Kalashnikov-wielding gunmen killed at least 20 foreign tourists in a brazen attack Wednesday on Tunisia's national museum before being killed in a police assault, officials said.
Polish, Italian, German and Spanish tourists were among the dead, Prime Minister Habib Essid said, adding that two gunmen had been killed.
A Tunisian national and a policeman were also reported dead.
Essid said the gunmen, dressed in military uniforms, opened fire on the tourists as they were disembarking from a bus and chased them inside the museum.
Health Minister Said Aidi told reporters that 38 others had been wounded in the attack, including citizens of France, South Africa, Poland, Italy and Japan.
The attack appeared to be the worst on foreigners in Tunisia since an Al-Qaeda suicide bombing on a synagogue killed 14 Germans, two French and five Tunisians on the island of Djerba in 2002.
Some officials, including French Prime Minister Manuel Valls, had said hostages were taken at the museum but this was not confirmed by Tunisian authorities.

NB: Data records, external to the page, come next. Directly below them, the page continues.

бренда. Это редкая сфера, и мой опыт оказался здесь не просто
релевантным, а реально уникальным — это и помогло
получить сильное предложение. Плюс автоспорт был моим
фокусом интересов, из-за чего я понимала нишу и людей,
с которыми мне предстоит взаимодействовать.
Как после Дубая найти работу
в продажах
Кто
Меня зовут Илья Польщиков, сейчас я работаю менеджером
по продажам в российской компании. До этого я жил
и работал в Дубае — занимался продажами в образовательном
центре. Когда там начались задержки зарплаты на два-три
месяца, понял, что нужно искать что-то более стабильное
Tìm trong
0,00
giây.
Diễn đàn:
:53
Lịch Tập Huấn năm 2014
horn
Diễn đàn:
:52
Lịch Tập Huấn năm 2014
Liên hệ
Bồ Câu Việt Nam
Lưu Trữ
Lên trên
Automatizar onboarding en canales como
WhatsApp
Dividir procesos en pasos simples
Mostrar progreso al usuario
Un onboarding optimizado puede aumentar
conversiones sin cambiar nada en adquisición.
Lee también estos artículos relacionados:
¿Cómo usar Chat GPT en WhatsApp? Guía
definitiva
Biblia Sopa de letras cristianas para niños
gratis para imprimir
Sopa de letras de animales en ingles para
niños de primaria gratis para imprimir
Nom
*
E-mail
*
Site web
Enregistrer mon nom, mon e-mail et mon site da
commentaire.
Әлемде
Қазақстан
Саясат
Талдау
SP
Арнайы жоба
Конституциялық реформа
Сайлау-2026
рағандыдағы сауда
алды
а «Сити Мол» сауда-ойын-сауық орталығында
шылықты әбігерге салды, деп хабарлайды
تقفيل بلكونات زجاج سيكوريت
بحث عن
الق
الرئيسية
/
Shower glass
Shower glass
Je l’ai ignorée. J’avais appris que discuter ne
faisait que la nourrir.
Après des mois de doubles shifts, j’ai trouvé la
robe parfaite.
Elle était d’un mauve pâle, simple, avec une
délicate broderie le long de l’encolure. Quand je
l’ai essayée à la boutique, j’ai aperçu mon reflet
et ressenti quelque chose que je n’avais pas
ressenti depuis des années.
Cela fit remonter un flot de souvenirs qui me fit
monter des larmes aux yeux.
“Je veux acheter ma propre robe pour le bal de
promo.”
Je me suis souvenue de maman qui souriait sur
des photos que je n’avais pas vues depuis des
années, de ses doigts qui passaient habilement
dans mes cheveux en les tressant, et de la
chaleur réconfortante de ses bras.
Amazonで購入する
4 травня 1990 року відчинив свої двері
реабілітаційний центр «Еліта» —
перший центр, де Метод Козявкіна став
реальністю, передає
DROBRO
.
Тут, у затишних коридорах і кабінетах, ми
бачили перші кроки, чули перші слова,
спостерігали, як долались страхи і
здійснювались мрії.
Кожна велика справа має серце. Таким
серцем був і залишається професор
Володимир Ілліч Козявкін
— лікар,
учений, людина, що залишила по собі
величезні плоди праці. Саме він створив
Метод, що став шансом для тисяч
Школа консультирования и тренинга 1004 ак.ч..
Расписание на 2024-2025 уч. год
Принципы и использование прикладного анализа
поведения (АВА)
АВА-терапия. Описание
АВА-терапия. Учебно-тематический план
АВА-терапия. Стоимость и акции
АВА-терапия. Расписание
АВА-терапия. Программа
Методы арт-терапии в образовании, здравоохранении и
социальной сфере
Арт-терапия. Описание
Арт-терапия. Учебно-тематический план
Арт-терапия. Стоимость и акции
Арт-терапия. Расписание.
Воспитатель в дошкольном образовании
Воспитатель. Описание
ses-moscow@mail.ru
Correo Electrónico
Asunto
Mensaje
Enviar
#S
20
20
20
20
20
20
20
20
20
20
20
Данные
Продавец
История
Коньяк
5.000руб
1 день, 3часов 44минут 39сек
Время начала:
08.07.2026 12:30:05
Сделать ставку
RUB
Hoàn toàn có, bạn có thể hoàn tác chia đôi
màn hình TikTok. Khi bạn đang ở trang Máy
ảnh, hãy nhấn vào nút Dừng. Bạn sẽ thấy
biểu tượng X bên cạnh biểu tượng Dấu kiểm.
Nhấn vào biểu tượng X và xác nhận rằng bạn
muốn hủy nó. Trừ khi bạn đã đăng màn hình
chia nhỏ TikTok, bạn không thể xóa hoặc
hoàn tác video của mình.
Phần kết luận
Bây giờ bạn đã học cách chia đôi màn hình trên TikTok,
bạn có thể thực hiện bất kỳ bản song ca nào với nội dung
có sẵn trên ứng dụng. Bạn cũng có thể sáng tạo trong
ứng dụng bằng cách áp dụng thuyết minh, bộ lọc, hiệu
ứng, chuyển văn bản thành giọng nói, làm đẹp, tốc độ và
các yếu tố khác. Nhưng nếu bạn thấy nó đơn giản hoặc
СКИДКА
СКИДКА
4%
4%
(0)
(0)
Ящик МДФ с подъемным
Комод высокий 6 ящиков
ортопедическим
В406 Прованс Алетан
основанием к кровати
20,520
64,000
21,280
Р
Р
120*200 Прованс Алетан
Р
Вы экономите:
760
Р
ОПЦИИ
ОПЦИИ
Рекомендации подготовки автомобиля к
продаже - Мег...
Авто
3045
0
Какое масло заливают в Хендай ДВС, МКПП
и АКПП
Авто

There was no immediate claim of responsibility for the attack but Tunisia -- the birthplace of the Arab Spring revolutionary movement -- has struggled to tackle a rise in attacks from Islamist extremists.
Interior ministry spokesman Mohamed Ali Aroui told reporters that "two or more terrorists armed with Kalashnikovs" had targeted the Bardo National Museum next to the Tunisian parliament.
- 'Enormous panic' -
Aroui said about 100 tourists had been inside the museum at the time of the attack.
He said "anti-terrorist units" had entered the museum but refused to confirm reports of a hostage taking.
In Brussels, Valls said he condemned "this terrorist attack in the strongest terms", adding that there had been a "hostage taking".
French President Francois Hollande also expressed his country's "solidarity" with Tunisia, a former French colony.
President Beji Caid Essebsi was to make a public statement to the nation, spokesman Moez Sinaoui told AFP.
The Bardo National Museum, a famed repository of ancient artefacts, is next door to Tunisia's parliament, where work was suspended during the attack.
An Islamist lawmaker, Monia Brahim, told AFP that gunfire from the initial assault prompted parliamentary committees to suspend their meetings as lawmakers were ordered to assemble in the main chamber.
"There was enormous panic," another lawmaker, Sayida Ounissi, wrote on Twitter, saying the attack took place during hearings on Tunisia's anti-terrorism law.
Tunisia has seen an upsurge in Islamist extremism since the 2011 revolution that ousted longtime strongman Zine El Abidine Ben Ali.
Dozens of police and military personnel have been killed or wounded in attacks blamed on Islamist militants.
- Increasing radicalisation -
An army offensive against the jihadists, who are linked to Al-Qaeda in the Islamic Maghreb, has been underway since 2012 but the ground and air campaign has failed to eliminate them.
The country is also fighting against the radicalisation of Muslim youth, with authorities saying as many as 3,000 Tunisians have gone to Iraq, Syria and neighbouring Libya to fight in jihadist ranks, including with the Islamic State group.
Some 500 are now believed to have returned to Tunisia.
Essebsi said the government's "top priority" is "providing security and the battle against terrorism" after it took office last month following Tunisia's first free elections.
Tunisia kicked off the Arab Spring with its overthrow of Ben Ali and, despite the continued unrest, has taken pride in forming a stable and democratic government.
The country is hoping to rebuild its once-burgeoning tourism industry, which is struggling to recover from the effects of the 2011 revolution.
Tourist arrivals dropped by three percent last year.
The Bardo museum, renowned for its exceptional collection of ancient mosaics, is a significant draw and opened a new wing in 2012 following a major facelift.
It boasts objects from prehistory, the Phoenician period and Punic and Numidian times, as well as Roman, Christian and Islamic artifacts.
Its curator had described it as "the flagship" of Tunisia's heritage.
Housed in a former palace dating from the 19th century, the museum greeted hundreds of thousands of visitors every year before the revolution. In 2011 the number dropped to about 100,000 but attendance had been recovering.